Dataflow Architecture

Architecture

State

  • Language - finite generating grammars of combinatory algebras
  • Theory - finite relational theories of combinatory algebras
  • Corpus - a body of writing expressed in combinatory algebras
  • Atlas - a mechanically generated database of facts with short proofs

Actors

  • Surveyor - explores a region of a combinatory algebra via forward chaining
  • Cartographer - directs surveyors and incorporates surveys into the atlas
  • Linguist - fits languages to analyst workload and proposes new basic terms
  • Language Reviewer - ensures new language modifications are safe
  • Theorist - makes conjectures and tries to prove them using various strategies
  • Theory Reviewer - suggests new inference rules to address open conjectures
  • Analyst - services static analysis queries using a read-only atlas
  • Editor - interactively annotates the corpus with static analysis results
  • Writer - captures and formalizes domain problems in the corpus

Workflows

  • Explore: grow atlas by forward-chaining inference; generate conjectures
  • Extend Theory: review cartographer's conjectures; propose new inference rules
  • Recover (after inconsistency): scrap atlas; fix error in theory; rebuild
  • Edit: write code; respond to static analysis of code
  • Fit Language: fit grammar weights to corpus; propose new words

File Organization

  • /doc - developer documentation
  • /data - generated data, mirroring an S3 bucket
  • /src - source code (C++, python, DSLs)
  • /bootstrap - a small git-cached atlas for testing
  • /build - destination of C++ builds
  • /pomagma - a symbolic link to appease pip install -e
  • /include/pomagma - a symbolic link to appease g++

Configuring

To run in debug mode, set the environment variable

POMAGMA_DEBUG=1

To use specific ports or addresses, override these defaults

POMAGMA_ANALYST_ADDRESS=tcp://localhost:34936

Pomagma uses even ports for production and odd ports for testing.

To store data on S3, pomagma needs Amazon AWS credentials and an S3 bucket.

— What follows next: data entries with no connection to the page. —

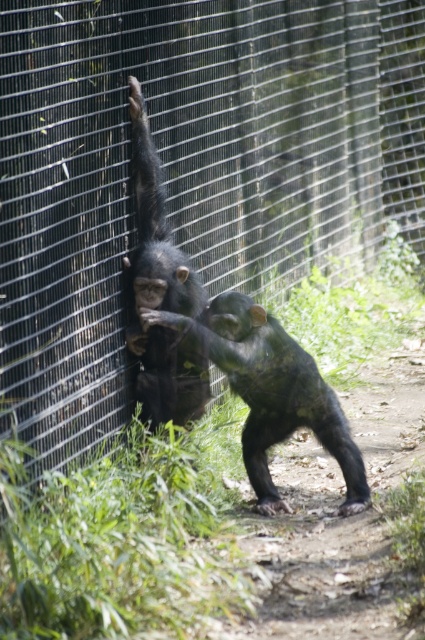 Who is positioned more to the left, dark brown fur monkey at center or shiny black monkey at left?

shiny black monkey at left

Which of these two, dark brown fur monkey at center or shiny black monkey at left, stands taller?

shiny black monkey at left

Does point (340, 429) come in front of point (130, 122)?

No, (340, 429) is further to viewer.

Image resolution: width=425 pixels, height=640 pixels. Identify the location of dark brown fur monkey at center. (269, 390). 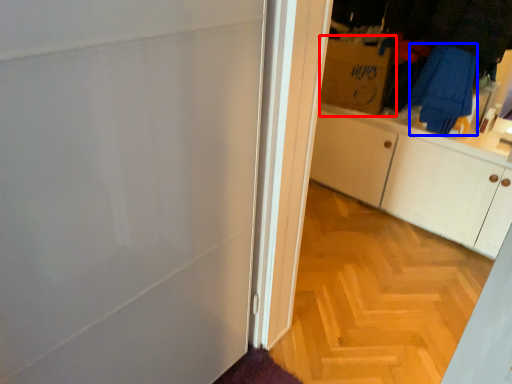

These are specified by environment variables

AWS_ACCESS_KEY_ID=...
AWS_SECRET_ACCESS_KEY=...
POMAGMA_BUCKET=Example-Amazon-S3-bucket

Testing

Pomagma comes with three default levels of tests:

make small-test     # runs on travis-ci
make test
make big-test       # more expensive with larger atlas

More expensive tests are available via

pomagma.make test-atlas
pomagma.make test-analyst

Benchmarking

Full system profiling information is written to the INFO log. See /doc/benchmarks.md for the latest results.

C++ microbenchmarks are available via

pomagma.make profile-misc

Larger benchmarks for forward-chaining inference are available via

pomagma.make profile-surveyor
pomagma.make profile-cartographer

To profile the footprint of memoized functions in the compiler, define the environment variable

POMAGMA_PROFILE_MEMOIZED=1

Vetting Changes

Pomagma includes a vetting system to manage changes in generated code. To commit changes to pomagma.compiler or src/theory/*.theory, you first need to vet the changes using vet.py which updates vetted_hashes.csv.

vi src/theory/types.theory      # ...make some changes...
make codegen                    # rebuilds generated code
./vet.py check                  # checks whether anything changed
./diff.py codegen               # ...review changes to generated code...
./vet.py vet all                # updates vetted_hashes.csv
git add .                       # commits changes + vetted hashes

Note that vet.py check is run automatically during unit tests, so tests will fail until you vet all changes to generated code.